Maar, hij maakt duidelijk, dat vinden doet er bijna niet toe.
"Het feit dat Mortons gegevens niet bevooroordeeld waren, betekent niet dat zijn wetenschap dat niet was, Mitchell zegt. "Hij kan schedels heel nauwkeurig meten, maar is ook een bevooroordeelde wetenschapper." Kijk maar naar Tiedemann, hij zegt. "De Duitse wetenschapper doet in principe hetzelfde als Morton, maar komt tot een dramatisch andere conclusie."

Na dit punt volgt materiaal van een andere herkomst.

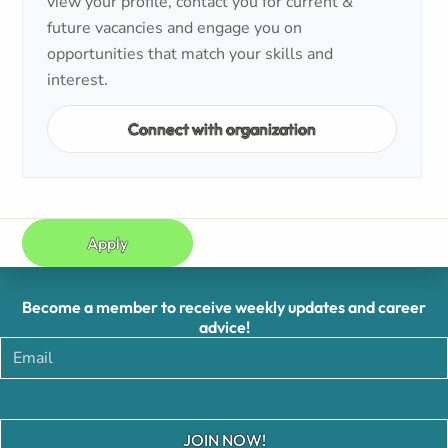
view your profile, contact you for current &
future vacancies and engage you on
opportunities that match your skills and
interest.
Connect with organization
Apply
Become a member to receive weekly updates and career
advice!
JOIN NOW!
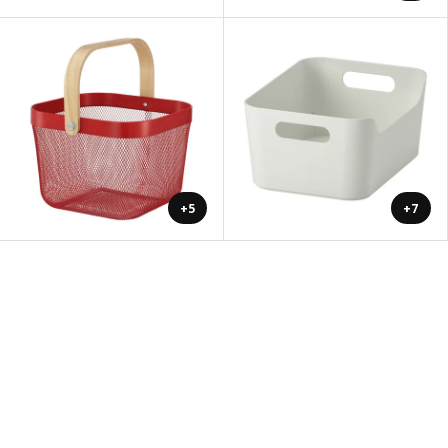
+5
+7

Door zijn werk, Tiedemann merkte bij alle mensen een reeks schedelmaten op. Morton, anderzijds, gericht op hersengrootte gemiddelden van verschillende rassen. Hoewel Mortons getallen over rassen heen overlappen, en hoewel het nemen van de gemiddelden van de gegevens van Tiedemann - wat hij zelf nooit deed - een bijna perfecte overeenkomst met die van Morton aan het licht bracht, de interpretatieve verschillen van de twee wetenschappers ondersteunden hun uiteenlopende conclusies.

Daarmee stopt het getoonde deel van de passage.